* WORK REQUIRED: Using the records below, repeat exactly the lines from the one holding "izlandi japán jiddis katalán kazah kelta" through the one holding "castigato con pene", both ends included, and no others.

* SOURCE MATERIAL:
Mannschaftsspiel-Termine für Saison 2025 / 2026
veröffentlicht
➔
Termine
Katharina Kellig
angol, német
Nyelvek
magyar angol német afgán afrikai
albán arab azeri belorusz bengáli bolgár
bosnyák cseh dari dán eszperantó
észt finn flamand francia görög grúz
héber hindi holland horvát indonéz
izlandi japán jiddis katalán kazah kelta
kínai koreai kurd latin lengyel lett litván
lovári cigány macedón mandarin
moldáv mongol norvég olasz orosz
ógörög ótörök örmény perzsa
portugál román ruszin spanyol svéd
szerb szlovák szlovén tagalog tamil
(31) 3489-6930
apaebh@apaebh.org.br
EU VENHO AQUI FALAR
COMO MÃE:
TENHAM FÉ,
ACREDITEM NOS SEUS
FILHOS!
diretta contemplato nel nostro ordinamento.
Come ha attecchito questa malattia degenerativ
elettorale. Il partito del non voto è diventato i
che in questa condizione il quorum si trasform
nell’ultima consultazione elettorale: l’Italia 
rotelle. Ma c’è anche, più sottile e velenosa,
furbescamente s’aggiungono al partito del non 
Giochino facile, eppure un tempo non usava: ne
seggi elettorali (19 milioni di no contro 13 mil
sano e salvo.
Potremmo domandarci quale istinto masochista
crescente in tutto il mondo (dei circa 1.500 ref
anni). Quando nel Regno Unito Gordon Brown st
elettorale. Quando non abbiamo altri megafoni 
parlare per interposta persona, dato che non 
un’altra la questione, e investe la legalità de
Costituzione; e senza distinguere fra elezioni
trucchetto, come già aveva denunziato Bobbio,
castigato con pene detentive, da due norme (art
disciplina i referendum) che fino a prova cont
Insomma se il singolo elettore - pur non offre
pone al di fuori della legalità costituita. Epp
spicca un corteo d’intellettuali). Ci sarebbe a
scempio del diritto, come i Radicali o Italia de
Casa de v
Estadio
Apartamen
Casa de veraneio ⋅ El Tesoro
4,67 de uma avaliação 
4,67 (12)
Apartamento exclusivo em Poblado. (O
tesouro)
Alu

---

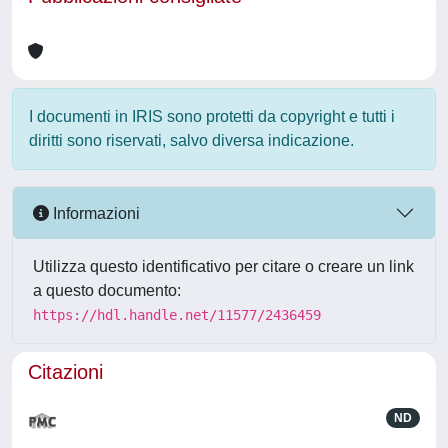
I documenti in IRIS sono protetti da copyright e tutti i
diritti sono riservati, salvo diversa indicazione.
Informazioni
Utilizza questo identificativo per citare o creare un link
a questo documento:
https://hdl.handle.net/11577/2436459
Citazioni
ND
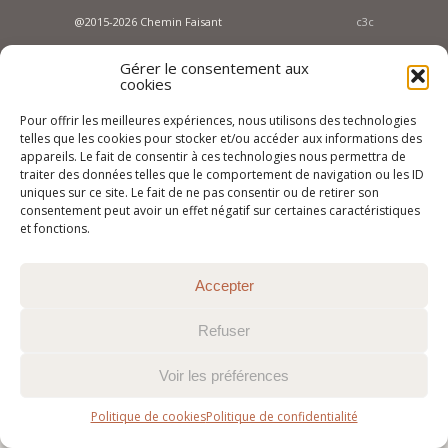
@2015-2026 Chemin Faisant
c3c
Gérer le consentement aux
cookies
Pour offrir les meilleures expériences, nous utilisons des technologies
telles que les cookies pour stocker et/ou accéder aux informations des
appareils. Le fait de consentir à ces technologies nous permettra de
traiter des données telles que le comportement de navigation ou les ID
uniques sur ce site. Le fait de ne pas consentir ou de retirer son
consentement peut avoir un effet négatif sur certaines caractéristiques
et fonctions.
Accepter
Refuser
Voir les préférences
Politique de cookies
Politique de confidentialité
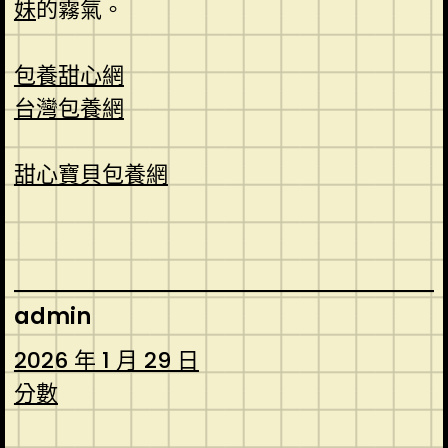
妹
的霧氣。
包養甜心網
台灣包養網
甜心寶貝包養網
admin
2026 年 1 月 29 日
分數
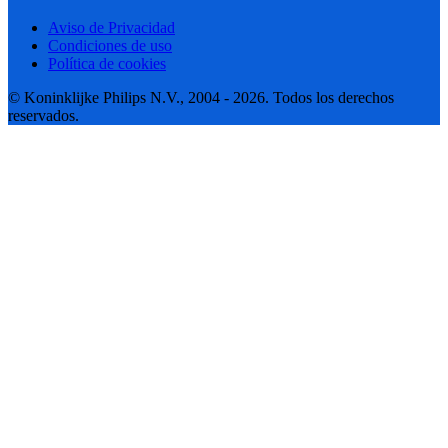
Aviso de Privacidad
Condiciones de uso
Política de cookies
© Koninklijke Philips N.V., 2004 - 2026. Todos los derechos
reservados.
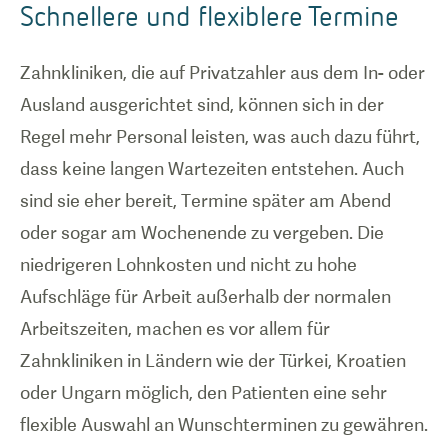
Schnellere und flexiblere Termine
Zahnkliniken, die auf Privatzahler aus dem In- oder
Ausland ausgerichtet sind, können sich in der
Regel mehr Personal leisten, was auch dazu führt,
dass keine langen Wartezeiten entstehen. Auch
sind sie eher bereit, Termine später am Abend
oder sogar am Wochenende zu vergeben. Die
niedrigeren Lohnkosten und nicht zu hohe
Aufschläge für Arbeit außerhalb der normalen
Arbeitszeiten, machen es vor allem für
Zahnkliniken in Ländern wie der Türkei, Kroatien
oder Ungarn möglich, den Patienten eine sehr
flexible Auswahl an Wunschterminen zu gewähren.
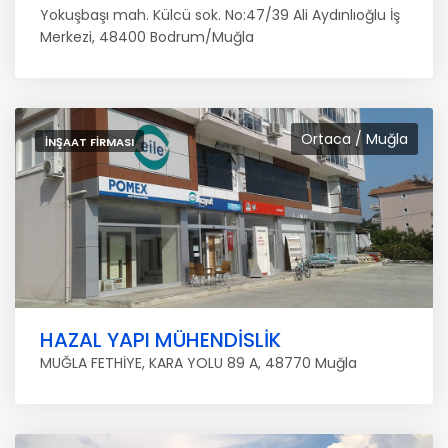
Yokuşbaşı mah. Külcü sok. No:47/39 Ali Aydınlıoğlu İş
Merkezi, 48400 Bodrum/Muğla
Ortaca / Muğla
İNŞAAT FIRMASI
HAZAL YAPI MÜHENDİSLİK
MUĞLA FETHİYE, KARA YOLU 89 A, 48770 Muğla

* YOUR RESPONSE:
izlandi japán jiddis katalán kazah kelta
kínai koreai kurd latin lengyel lett litván
lovári cigány macedón mandarin
moldáv mongol norvég olasz orosz
ógörög ótörök örmény perzsa
portugál román ruszin spanyol svéd
szerb szlovák szlovén tagalog tamil
(31) 3489-6930
apaebh@apaebh.org.br
EU VENHO AQUI FALAR
COMO MÃE:
TENHAM FÉ,
ACREDITEM NOS SEUS
FILHOS!
diretta contemplato nel nostro ordinamento.
Come ha attecchito questa malattia degenerativ
elettorale. Il partito del non voto è diventato i
che in questa condizione il quorum si trasform
nell’ultima consultazione elettorale: l’Italia 
rotelle. Ma c’è anche, più sottile e velenosa,
furbescamente s’aggiungono al partito del non 
Giochino facile, eppure un tempo non usava: ne
seggi elettorali (19 milioni di no contro 13 mil
sano e salvo.
Potremmo domandarci quale istinto masochista
crescente in tutto il mondo (dei circa 1.500 ref
anni). Quando nel Regno Unito Gordon Brown st
elettorale. Quando non abbiamo altri megafoni 
parlare per interposta persona, dato che non 
un’altra la questione, e investe la legalità de
Costituzione; e senza distinguere fra elezioni
trucchetto, come già aveva denunziato Bobbio,
castigato con pene detentive, da due norme (art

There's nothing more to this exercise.